Supplied data.
● ● ● ●
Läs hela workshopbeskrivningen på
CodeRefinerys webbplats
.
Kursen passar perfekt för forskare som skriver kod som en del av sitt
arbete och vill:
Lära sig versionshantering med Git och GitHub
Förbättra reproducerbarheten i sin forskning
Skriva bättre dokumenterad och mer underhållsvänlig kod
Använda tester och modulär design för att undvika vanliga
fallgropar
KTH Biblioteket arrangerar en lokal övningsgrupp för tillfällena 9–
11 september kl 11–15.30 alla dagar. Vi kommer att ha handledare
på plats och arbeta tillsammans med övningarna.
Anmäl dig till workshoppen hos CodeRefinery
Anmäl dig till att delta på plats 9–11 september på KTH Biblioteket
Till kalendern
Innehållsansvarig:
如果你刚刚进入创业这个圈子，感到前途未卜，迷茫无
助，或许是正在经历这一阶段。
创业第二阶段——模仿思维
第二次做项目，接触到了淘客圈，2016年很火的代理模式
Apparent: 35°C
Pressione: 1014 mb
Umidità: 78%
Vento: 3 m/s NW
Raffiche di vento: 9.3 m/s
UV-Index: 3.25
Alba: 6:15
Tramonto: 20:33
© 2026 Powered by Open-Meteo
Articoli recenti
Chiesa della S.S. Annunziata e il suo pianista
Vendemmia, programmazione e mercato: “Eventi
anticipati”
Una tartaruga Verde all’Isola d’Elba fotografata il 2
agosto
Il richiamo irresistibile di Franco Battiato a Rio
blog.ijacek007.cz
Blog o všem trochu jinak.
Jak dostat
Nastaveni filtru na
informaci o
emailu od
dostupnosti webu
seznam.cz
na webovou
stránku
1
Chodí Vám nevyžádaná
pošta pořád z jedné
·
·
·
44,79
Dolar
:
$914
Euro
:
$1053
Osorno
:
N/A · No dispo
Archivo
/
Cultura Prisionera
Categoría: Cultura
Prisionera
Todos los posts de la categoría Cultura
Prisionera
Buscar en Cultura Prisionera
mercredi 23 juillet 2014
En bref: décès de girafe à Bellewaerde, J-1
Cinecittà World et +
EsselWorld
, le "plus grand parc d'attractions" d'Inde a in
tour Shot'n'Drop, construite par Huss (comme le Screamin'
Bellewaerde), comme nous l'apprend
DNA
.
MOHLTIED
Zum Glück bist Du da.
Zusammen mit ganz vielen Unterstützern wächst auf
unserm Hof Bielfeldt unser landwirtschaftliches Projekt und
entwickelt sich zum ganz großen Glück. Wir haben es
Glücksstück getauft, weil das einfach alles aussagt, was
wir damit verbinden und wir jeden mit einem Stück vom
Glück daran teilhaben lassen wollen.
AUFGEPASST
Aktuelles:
● ● ● ●
Keeping each word as given, write out the material above.

Output for this exercise.
Läs hela workshopbeskrivningen på
CodeRefinerys webbplats
.
Kursen passar perfekt för forskare som skriver kod som en del av sitt
arbete och vill:
Lära sig versionshantering med Git och GitHub
Förbättra reproducerbarheten i sin forskning
Skriva bättre dokumenterad och mer underhållsvänlig kod
Använda tester och modulär design för att undvika vanliga
fallgropar
KTH Biblioteket arrangerar en lokal övningsgrupp för tillfällena 9–
11 september kl 11–15.30 alla dagar. Vi kommer att ha handledare
på plats och arbeta tillsammans med övningarna.
Anmäl dig till workshoppen hos CodeRefinery
Anmäl dig till att delta på plats 9–11 september på KTH Biblioteket
Till kalendern
Innehållsansvarig:
如果你刚刚进入创业这个圈子，感到前途未卜，迷茫无
助，或许是正在经历这一阶段。
创业第二阶段——模仿思维
第二次做项目，接触到了淘客圈，2016年很火的代理模式
Apparent: 35°C
Pressione: 1014 mb
Umidità: 78%
Vento: 3 m/s NW
Raffiche di vento: 9.3 m/s
UV-Index: 3.25
Alba: 6:15
Tramonto: 20:33
© 2026 Powered by Open-Meteo
Articoli recenti
Chiesa della S.S. Annunziata e il suo pianista
Vendemmia, programmazione e mercato: “Eventi
anticipati”
Una tartaruga Verde all’Isola d’Elba fotografata il 2
agosto
Il richiamo irresistibile di Franco Battiato a Rio
blog.ijacek007.cz
Blog o všem trochu jinak.
Jak dostat
Nastaveni filtru na
informaci o
emailu od
dostupnosti webu
seznam.cz
na webovou
stránku
1
Chodí Vám nevyžádaná
pošta pořád z jedné
·
·
·
44,79
Dolar
:
$914
Euro
:
$1053
Osorno
:
N/A · No dispo
Archivo
/
Cultura Prisionera
Categoría: Cultura
Prisionera
Todos los posts de la categoría Cultura
Prisionera
Buscar en Cultura Prisionera
mercredi 23 juillet 2014
En bref: décès de girafe à Bellewaerde, J-1
Cinecittà World et +
EsselWorld
, le "plus grand parc d'attractions" d'Inde a in
tour Shot'n'Drop, construite par Huss (comme le Screamin'
Bellewaerde), comme nous l'apprend
DNA
.
MOHLTIED
Zum Glück bist Du da.
Zusammen mit ganz vielen Unterstützern wächst auf
unserm Hof Bielfeldt unser landwirtschaftliches Projekt und
entwickelt sich zum ganz großen Glück. Wir haben es
Glücksstück getauft, weil das einfach alles aussagt, was
wir damit verbinden und wir jeden mit einem Stück vom
Glück daran teilhaben lassen wollen.
AUFGEPASST
Aktuelles:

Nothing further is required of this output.